Supplied information: Begin

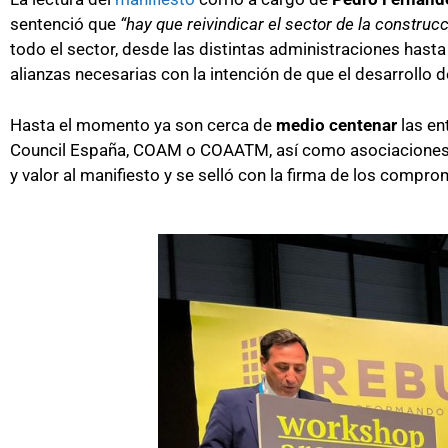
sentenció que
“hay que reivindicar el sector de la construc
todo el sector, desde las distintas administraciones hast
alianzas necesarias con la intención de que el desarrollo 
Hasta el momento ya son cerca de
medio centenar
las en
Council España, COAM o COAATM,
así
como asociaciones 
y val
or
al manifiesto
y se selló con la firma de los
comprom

Supplied information: End
Supplied information: Begin

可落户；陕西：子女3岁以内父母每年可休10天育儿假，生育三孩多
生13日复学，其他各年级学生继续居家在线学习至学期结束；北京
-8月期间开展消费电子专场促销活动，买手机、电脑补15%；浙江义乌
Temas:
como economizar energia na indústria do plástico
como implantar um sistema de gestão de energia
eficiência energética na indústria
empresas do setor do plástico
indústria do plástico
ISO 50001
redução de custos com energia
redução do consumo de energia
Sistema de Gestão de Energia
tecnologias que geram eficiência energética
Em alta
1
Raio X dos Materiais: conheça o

Supplied information: End

**Your objective**
Give back the records above exactly, limited to the lines between the one holding "可落户；陕西：子女3岁以内父母每年可休10天育儿假，生育三孩多" and the one holding "Raio X dos Materiais: conheça o", inclusive.

**Task output**
可落户；陕西：子女3岁以内父母每年可休10天育儿假，生育三孩多
生13日复学，其他各年级学生继续居家在线学习至学期结束；北京
-8月期间开展消费电子专场促销活动，买手机、电脑补15%；浙江义乌
Temas:
como economizar energia na indústria do plástico
como implantar um sistema de gestão de energia
eficiência energética na indústria
empresas do setor do plástico
indústria do plástico
ISO 50001
redução de custos com energia
redução do consumo de energia
Sistema de Gestão de Energia
tecnologias que geram eficiência energética
Em alta
1
Raio X dos Materiais: conheça o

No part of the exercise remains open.